Is there a particular reason you reordered the

  "See \"git help submodule\" for more information.\n"

line? I personally like it at the end, and if a user is already used to
looking for it at the end, they can keep looking there.

> -static void check_embedded_repo(const char *path)
> +static int check_embedded_repo(const char *path)
>  {
> +	int ret = 0;
>  	struct strbuf name = STRBUF_INIT;
>  	static int adviced_on_embedded_repo = 0;
>  
> -	if (!warn_on_embedded_repo)
> -		return;
> +	if (allow_embedded_repo)
> +		goto cleanup;
>  	if (!ends_with(path, "/"))
> -		return;
> +		goto cleanup;
> +
> +	ret = 1;
>  
>  	/* Drop trailing slash for aesthetics */
>  	strbuf_addstr(&name, path);
>  	strbuf_strip_suffix(&name, "/");
>  
> -	warning(_("adding embedded git repository: %s"), name.buf);
> +	error(_("cannot add embedded git repository: %s"), name.buf);
>  	if (!adviced_on_embedded_repo &&
> -	    advice_enabled(ADVICE_ADD_EMBEDDED_REPO)) {
> +		warn_on_embedded_repo &&
> +		advice_enabled(ADVICE_ADD_EMBEDDED_REPO)) {
>  		advise(embedded_advice, name.buf, name.buf);
>  		adviced_on_embedded_repo = 1;
>  	}
>  
> +cleanup:
>  	strbuf_release(&name);
> +	return ret;
>  }

So we give an error message when we first encounter the embedded repo,
okay...

>  static int add_files(struct dir_struct *dir, int flags)
>  {
> -	int i, exit_status = 0;
> +	int i, exit_status = 0, embedded_repo = 0;
>  	struct string_list matched_sparse_paths = STRING_LIST_INIT_NODUP;
>  
>  	if (dir->ignored_nr) {
> @@ -476,10 +484,13 @@ static int add_files(struct dir_struct *dir, int flags)
>  				die(_("adding files failed"));
>  			exit_status = 1;
>  		} else {
> -			check_embedded_repo(dir->entries[i]->name);
> +			embedded_repo |= check_embedded_repo(dir->entries[i]->name);
>  		}
>  	}
>  
> +	if (embedded_repo)
> +		die(_("refusing to add embedded git repositories"));
> +

And then we die(), giving a similar message again. That feels like
overkill, but I'm not sure if it's unidiomatic.

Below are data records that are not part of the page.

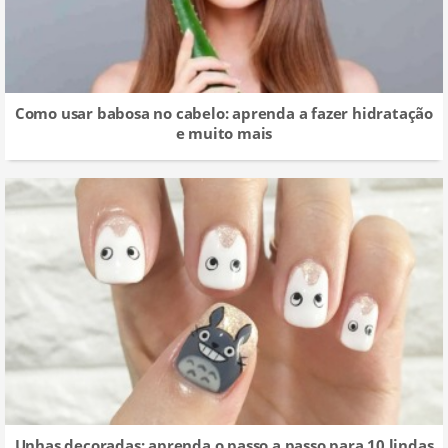
Como usar babosa no cabelo: aprenda a fazer hidratação
e muito mais
Unhas decoradas: aprenda o passo a passo para 10 lindas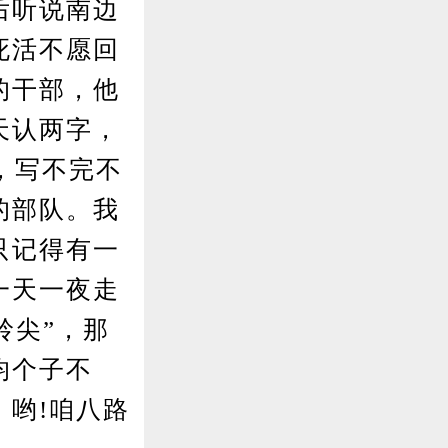
后听说南边
死活不愿回
的干部，他
天认两字，
，写不完不
的部队。我
只记得有一
一天一夜走
岭尖”，那
均个子不
哟!咱八路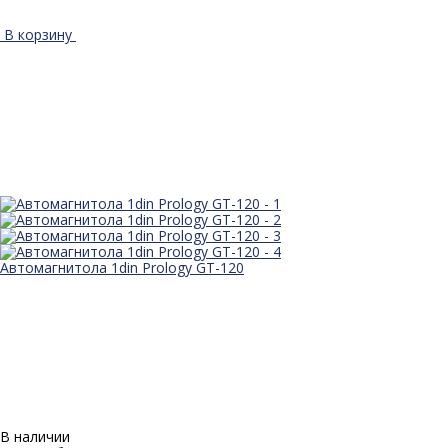
В корзину
Автомагнитола 1din Prology GT-120
В наличии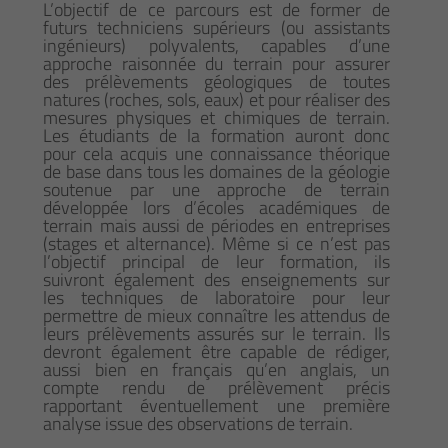
L’objectif de ce parcours est de former de
futurs techniciens supérieurs (ou assistants
ingénieurs) polyvalents, capables d’une
approche raisonnée du terrain pour assurer
des prélèvements géologiques de toutes
natures (roches, sols, eaux) et pour réaliser des
mesures physiques et chimiques de terrain.
Les étudiants de la formation auront donc
pour cela acquis une connaissance théorique
de base dans tous les domaines de la géologie
soutenue par une approche de terrain
développée lors d’écoles académiques de
terrain mais aussi de périodes en entreprises
(stages et alternance). Même si ce n’est pas
l’objectif principal de leur formation, ils
suivront également des enseignements sur
les techniques de laboratoire pour leur
permettre de mieux connaître les attendus de
leurs prélèvements assurés sur le terrain. Ils
devront également être capable de rédiger,
aussi bien en français qu’en anglais, un
compte rendu de prélèvement précis
rapportant éventuellement une première
analyse issue des observations de terrain.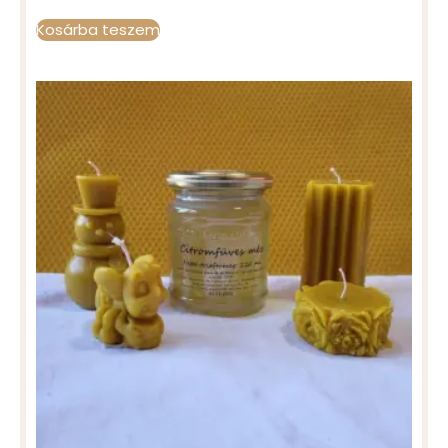
Kosárba teszem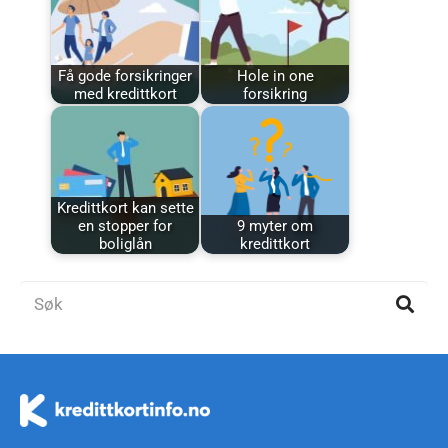
Få gode forsikringer
Hole in one
med kredittkort
forsikring
Kredittkort kan sette
en stopper for
9 myter om
boliglån
kredittkort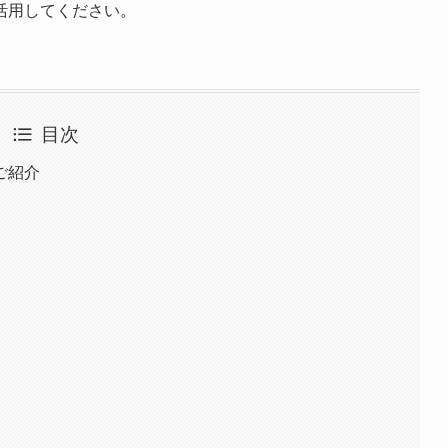
活用してください。
目次
ご紹介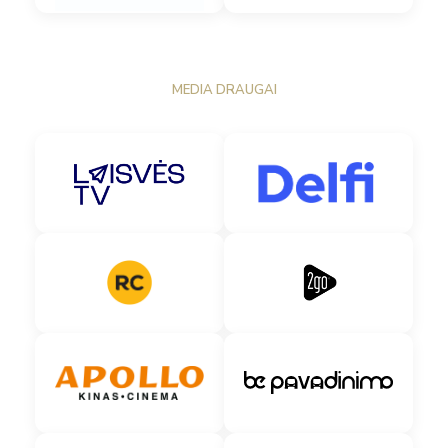
MEDIA DRAUGAI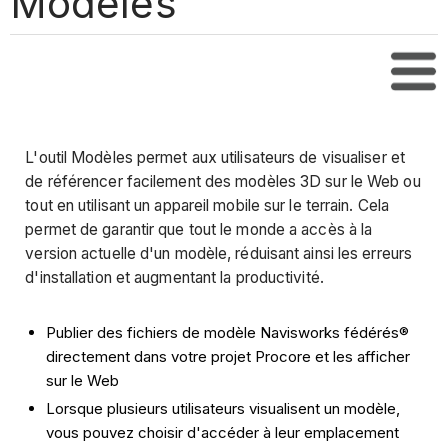
Modèles
Tabl
L'outil Modèles permet aux utilisateurs de visualiser et
de référencer facilement des modèles 3D sur le Web ou
tout en utilisant un appareil mobile sur le terrain. Cela
permet de garantir que tout le monde a accès à la
version actuelle d'un modèle, réduisant ainsi les erreurs
d'installation et augmentant la productivité.
Publier des fichiers de modèle Navisworks fédérés®
directement dans votre projet Procore et les afficher
sur le Web
Lorsque plusieurs utilisateurs visualisent un modèle,
vous pouvez choisir d'accéder à leur emplacement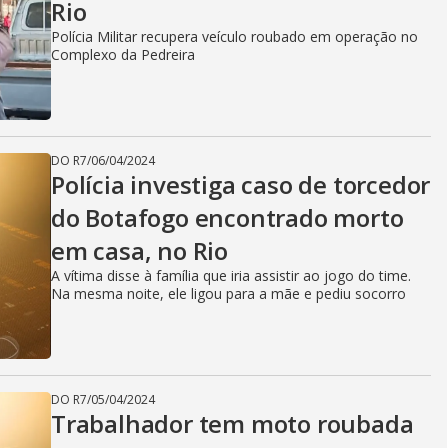
Rio
Polícia Militar recupera veículo roubado em operação no
Complexo da Pedreira
DO R7
/
06/04/2024
Polícia investiga caso de torcedor
do Botafogo encontrado morto
em casa, no Rio
A vítima disse à família que iria assistir ao jogo do time.
Na mesma noite, ele ligou para a mãe e pediu socorro
DO R7
/
05/04/2024
Trabalhador tem moto roubada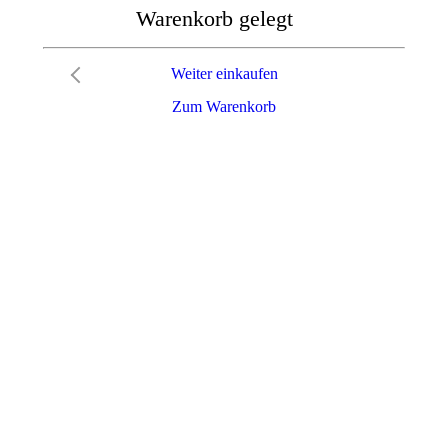
Warenkorb gelegt
Weiter einkaufen
Zum Warenkorb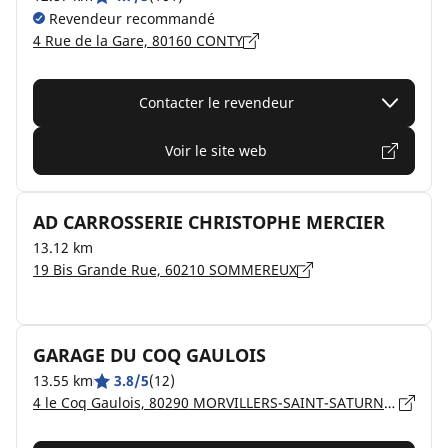
Revendeur recommandé
4 Rue de la Gare, 80160 CONTY
Contacter le revendeur
Voir le site web
AD CARROSSERIE CHRISTOPHE MERCIER
13.12 km
19 Bis Grande Rue, 60210 SOMMEREUX
GARAGE DU COQ GAULOIS
13.55 km
3.8/5
(12)
4 le Coq Gaulois, 80290 MORVILLERS-SAINT-SATURNIN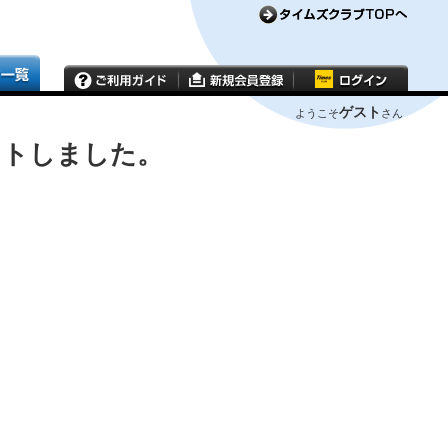
ゲスト
ようこそ
さん
ウトしました。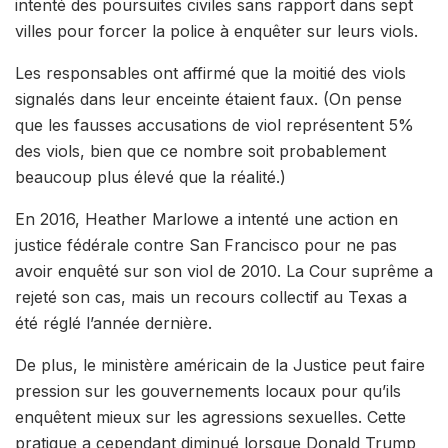
intenté des poursuites civiles sans rapport dans sept
villes pour forcer la police à enquêter sur leurs viols.
Les responsables ont affirmé que la moitié des viols
signalés dans leur enceinte étaient faux. (On pense
que les fausses accusations de viol représentent 5%
des viols, bien que ce nombre soit probablement
beaucoup plus élevé que la réalité.)
En 2016, Heather Marlowe a intenté une action en
justice fédérale contre San Francisco pour ne pas
avoir enquêté sur son viol de 2010. La Cour suprême a
rejeté son cas, mais un recours collectif au Texas a
été réglé l’année dernière.
De plus, le ministère américain de la Justice peut faire
pression sur les gouvernements locaux pour qu’ils
enquêtent mieux sur les agressions sexuelles. Cette
pratique a cependant diminué lorsque Donald Trump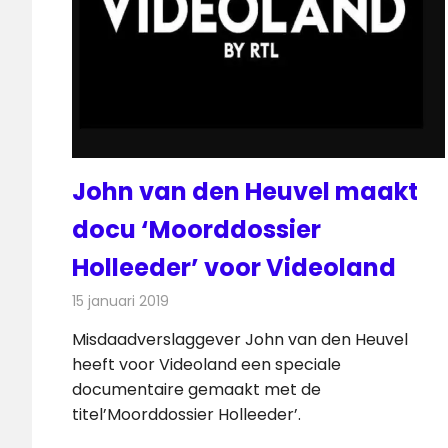
John van den Heuvel maakt
docu ‘Moorddossier
Holleeder’ voor Videoland
15 januari 2019
Redactie
Nieuws
Misdaadverslaggever John van den Heuvel
heeft voor Videoland een speciale
documentaire gemaakt met de
titel’Moorddossier Holleeder’.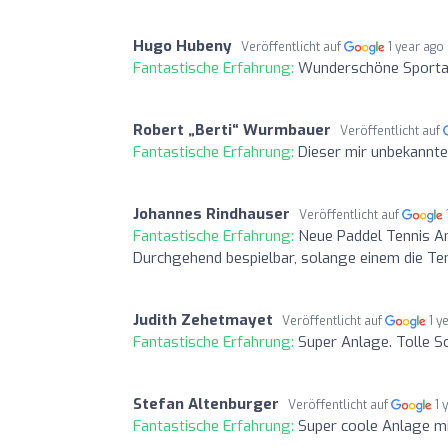
Hugo Hubeny
Veröffentlicht auf
1 year ago
Fantastische Erfahrung:
Wunderschöne Sportanl
Robert „Berti“ Wurmbauer
Veröffentlicht auf
Fantastische Erfahrung:
Dieser mir unbekannte 
Johannes Rindhauser
Veröffentlicht auf
Fantastische Erfahrung:
Neue Paddel Tennis An
Durchgehend bespielbar, solange einem die Te
Judith Zehetmayet
Veröffentlicht auf
1 y
Fantastische Erfahrung:
Super Anlage. Tolle S
Stefan Altenburger
Veröffentlicht auf
1 
Fantastische Erfahrung:
Super coole Anlage mi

Is there a reason why we shouldn't just die() the first time we
encounter the embedded repo? The difference is that in this patch, we
actually add all of the non-submodule files before die()-ing, but I'm
not sure if that's what users would expect. Personally at least, I'd
expect "git add" to abort the moment it encountered something wrong.

> diff --git a/t/t0008-ignores.sh b/t/t0008-ignores.sh
> index c70d11bc91..a53dac5931 100755
> --- a/t/t0008-ignores.sh
> +++ b/t/t0008-ignores.sh
> @@ -191,7 +191,7 @@ test_expect_success 'setup' '
>  		git add a &&
>  		git commit -m"commit in submodule"
>  	) &&
> -	git add a/submodule &&
> +	git add --allow-embedded-repo a/submodule &&
>  	cat <<-\EOF >.gitignore &&
>  		one
>  		ignored-*

Given that --allow-embedded-repo is meant to be an escape hatch, and
we've already adjusted so many tests to avoid using it, I'd imagine that
any uses of it in the test suite have to be quite well-justified. It
would have been helpful to see such a justification in the comments on
each of the changes or some general principles in the commit message.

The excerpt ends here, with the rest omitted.